Earlier, we wrote about Hachiko, the loyal akita inu revered by the Japanese for his dedication to his master.
Hachiko features in David Wroblewski’s stunning first book, The Story of Edgar Sawtelle, and in this reader’s opinion, contributes to the brilliant sensitivity of the unusual Sawtelle dogs.
In the backwoods of Wisconsin, the Sawtelle family—Gar, Trudy and their young son, Edgar—carry on the family business of breeding and training dogs.

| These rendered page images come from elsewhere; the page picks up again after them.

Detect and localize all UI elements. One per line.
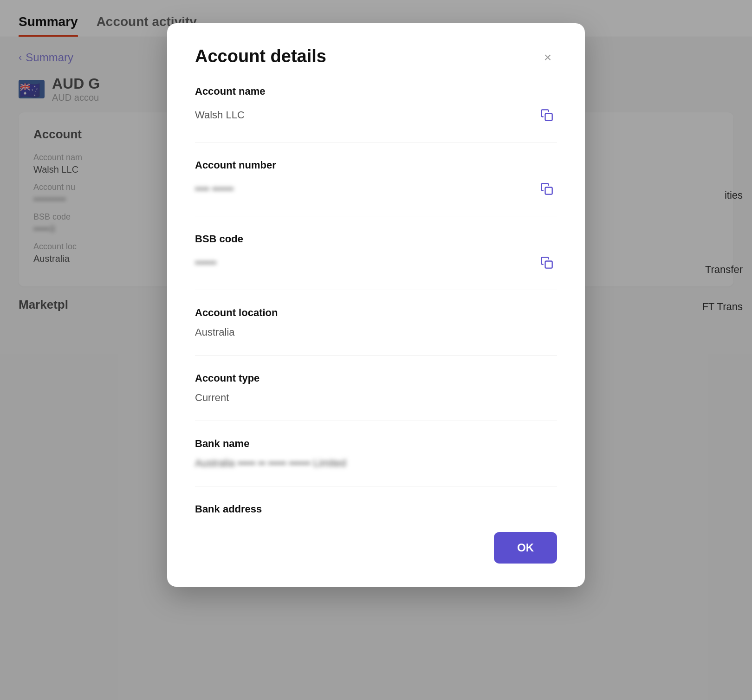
modal-field-bsb: BSB code •••••• [195,233,557,273]
modal-field-label-bsb: BSB code [195,233,557,245]
modal-title: Account details [195,46,326,66]
modal-header: Account details × [195,46,557,67]
modal-field-value-account-location: Australia [195,326,235,338]
ok-button[interactable]: OK [494,532,557,564]
divider-1 [195,142,557,143]
modal-field-label-account-type: Account type [195,372,557,384]
modal-field-value-account-type: Current [195,392,229,404]
modal-field-account-name: Account name Walsh LLC [195,85,557,125]
copy-bsb-button[interactable] [537,253,557,273]
divider-5 [195,421,557,421]
modal-field-bank-name: Bank name Australia ••••• •• ••••• •••••… [195,438,557,469]
modal-field-value-row-account-type: Current [195,392,557,404]
modal-field-value-row-bsb: •••••• [195,253,557,273]
divider-3 [195,290,557,290]
modal-field-account-type: Account type Current [195,372,557,404]
divider-4 [195,355,557,356]
modal-field-value-bsb: •••••• [195,257,216,269]
copy-account-number-button[interactable] [537,179,557,199]
close-button[interactable]: × [538,48,557,67]
modal-field-label-account-name: Account name [195,85,557,97]
modal-field-account-number: Account number •••• •••••• [195,159,557,199]
modal-field-account-location: Account location Australia [195,307,557,338]
account-details-modal: Account details × Account name Walsh LLC… [167,23,585,587]
divider-2 [195,216,557,216]
modal-field-label-account-location: Account location [195,307,557,319]
modal-field-label-bank-address: Bank address [195,503,557,515]
modal-field-value-row-account-number: •••• •••••• [195,179,557,199]
divider-6 [195,486,557,486]
modal-field-value-row-bank-name: Australia ••••• •• ••••• •••••• Limited [195,457,557,469]
svg-rect-1 [545,188,552,194]
modal-field-value-account-name: Walsh LLC [195,109,245,121]
modal-field-label-bank-name: Bank name [195,438,557,450]
modal-field-value-account-number: •••• •••••• [195,183,233,195]
modal-field-bank-address: Bank address [195,503,557,515]
modal-field-value-row-account-location: Australia [195,326,557,338]
svg-rect-2 [545,261,552,268]
modal-field-label-account-number: Account number [195,159,557,171]
copy-account-name-button[interactable] [537,105,557,125]
modal-field-value-row-account-name: Walsh LLC [195,105,557,125]
svg-rect-0 [545,114,552,121]
modal-footer: OK [195,532,557,564]
modal-field-value-bank-name: Australia ••••• •• ••••• •••••• Limited [195,457,346,469]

These are no ordinary working dogs.
Edgar, born mute, has developed a special relationship and a unique means of communicating with Almondine, one of the Sawtelle dogs, a fictional breed distinguished by personality, temperament and the dogs’ ability to intuit commands and to make decisions.
Raising them is an arduous life, but a satisfying one for the family until Gar’s brother, Claude, a mystifying mixture of charm and menace, arrives. When Gar unexpectedly dies, mute Edgar cannot summon help via the telephone.

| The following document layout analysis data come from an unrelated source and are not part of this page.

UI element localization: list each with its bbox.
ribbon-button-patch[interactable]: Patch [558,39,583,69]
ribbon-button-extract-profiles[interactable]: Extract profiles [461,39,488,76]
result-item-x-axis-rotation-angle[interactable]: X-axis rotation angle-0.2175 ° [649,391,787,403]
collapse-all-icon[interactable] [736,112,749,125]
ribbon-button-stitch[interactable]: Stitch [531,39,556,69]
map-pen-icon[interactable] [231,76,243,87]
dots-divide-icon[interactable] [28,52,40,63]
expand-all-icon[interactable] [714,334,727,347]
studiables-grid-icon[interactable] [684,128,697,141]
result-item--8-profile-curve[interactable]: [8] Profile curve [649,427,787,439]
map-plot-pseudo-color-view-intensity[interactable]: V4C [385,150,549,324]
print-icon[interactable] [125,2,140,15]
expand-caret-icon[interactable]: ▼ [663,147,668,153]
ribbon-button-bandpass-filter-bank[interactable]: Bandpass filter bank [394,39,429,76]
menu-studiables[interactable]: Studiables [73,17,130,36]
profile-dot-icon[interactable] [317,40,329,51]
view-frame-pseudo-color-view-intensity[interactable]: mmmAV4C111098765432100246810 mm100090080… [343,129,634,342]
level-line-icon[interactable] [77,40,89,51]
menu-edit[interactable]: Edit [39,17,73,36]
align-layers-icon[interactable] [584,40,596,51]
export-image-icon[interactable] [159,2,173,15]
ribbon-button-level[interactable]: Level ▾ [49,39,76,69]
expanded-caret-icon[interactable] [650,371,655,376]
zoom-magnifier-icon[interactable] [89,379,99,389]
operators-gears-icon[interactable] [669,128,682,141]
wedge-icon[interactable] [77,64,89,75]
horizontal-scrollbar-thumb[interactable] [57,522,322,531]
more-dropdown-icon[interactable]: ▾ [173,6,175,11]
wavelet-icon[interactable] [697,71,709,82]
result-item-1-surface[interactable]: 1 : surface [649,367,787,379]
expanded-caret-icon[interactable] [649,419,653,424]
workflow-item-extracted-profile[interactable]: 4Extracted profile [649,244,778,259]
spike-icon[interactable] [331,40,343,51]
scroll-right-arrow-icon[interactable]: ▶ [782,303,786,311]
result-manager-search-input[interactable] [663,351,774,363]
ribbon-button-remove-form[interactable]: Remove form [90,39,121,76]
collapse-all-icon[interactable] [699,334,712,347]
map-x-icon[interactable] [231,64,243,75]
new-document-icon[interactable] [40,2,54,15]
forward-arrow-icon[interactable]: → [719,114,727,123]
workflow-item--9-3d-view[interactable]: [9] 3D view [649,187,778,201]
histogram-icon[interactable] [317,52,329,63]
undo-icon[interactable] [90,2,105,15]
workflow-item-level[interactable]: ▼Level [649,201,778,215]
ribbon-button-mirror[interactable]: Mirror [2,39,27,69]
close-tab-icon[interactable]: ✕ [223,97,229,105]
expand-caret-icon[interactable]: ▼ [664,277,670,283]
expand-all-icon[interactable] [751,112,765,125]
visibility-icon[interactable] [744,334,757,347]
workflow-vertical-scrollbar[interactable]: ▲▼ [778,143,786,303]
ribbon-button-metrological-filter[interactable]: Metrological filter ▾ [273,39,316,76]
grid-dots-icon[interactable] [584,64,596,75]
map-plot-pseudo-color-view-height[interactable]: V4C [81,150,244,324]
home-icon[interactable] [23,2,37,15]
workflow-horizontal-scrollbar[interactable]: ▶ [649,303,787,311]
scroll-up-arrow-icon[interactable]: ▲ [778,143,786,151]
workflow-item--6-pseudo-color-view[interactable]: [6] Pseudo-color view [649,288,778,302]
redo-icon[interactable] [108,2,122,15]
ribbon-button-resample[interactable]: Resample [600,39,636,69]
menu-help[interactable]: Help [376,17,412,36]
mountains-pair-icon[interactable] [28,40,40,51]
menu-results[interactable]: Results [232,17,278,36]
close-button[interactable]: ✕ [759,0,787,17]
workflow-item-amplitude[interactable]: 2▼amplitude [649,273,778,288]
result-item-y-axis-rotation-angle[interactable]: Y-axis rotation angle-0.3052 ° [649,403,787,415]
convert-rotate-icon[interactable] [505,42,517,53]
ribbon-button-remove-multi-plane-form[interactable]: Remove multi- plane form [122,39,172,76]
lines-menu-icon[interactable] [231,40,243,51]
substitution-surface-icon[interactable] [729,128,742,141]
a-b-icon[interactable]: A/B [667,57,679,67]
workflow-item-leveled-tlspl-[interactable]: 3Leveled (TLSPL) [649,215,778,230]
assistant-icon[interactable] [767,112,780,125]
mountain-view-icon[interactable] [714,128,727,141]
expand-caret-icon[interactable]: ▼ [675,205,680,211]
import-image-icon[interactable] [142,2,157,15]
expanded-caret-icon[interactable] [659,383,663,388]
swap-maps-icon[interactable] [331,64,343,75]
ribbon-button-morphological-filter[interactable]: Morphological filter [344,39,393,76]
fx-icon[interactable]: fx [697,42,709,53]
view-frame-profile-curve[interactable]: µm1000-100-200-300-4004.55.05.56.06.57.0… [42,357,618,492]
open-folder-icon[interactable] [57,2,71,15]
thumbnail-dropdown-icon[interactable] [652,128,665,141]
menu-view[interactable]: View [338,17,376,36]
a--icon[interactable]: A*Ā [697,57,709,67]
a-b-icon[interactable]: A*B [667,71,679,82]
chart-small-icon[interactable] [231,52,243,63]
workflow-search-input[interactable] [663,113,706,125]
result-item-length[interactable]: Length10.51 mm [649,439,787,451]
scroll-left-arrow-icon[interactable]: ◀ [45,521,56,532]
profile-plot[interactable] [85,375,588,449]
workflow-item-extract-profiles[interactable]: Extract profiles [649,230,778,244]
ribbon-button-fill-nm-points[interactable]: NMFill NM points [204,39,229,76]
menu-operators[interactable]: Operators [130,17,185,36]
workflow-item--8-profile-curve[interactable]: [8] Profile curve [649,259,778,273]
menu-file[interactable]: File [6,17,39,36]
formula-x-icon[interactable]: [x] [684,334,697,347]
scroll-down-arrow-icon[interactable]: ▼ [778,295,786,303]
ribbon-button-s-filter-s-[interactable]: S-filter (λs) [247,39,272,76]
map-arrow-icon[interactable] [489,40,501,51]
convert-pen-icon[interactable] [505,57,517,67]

His guilt and grief give way to the realization that his father was murdered; the resemblance to Hamlet resonates. After another tragedy, Edgar goes on the run, accompanied by three loyal dogs.
At the heart of the book is a pup from an extremely rare breed, thanks to a family interest in Mendelian genetics; so rare is Almondine, indeed, that she finds ways to communicate with Edgar that no other dog and human have yet worked out. Edgar’s grandfather had a term for dogs like this: canis posterus – “next dogs”.
Edgar may be voiceless, but he is capable of expressing sorrow and rage when his father suddenly dies, and he realizes that his father’s brother, who has been spending a great deal of time with Edgar’s mother, is responsible for the crime.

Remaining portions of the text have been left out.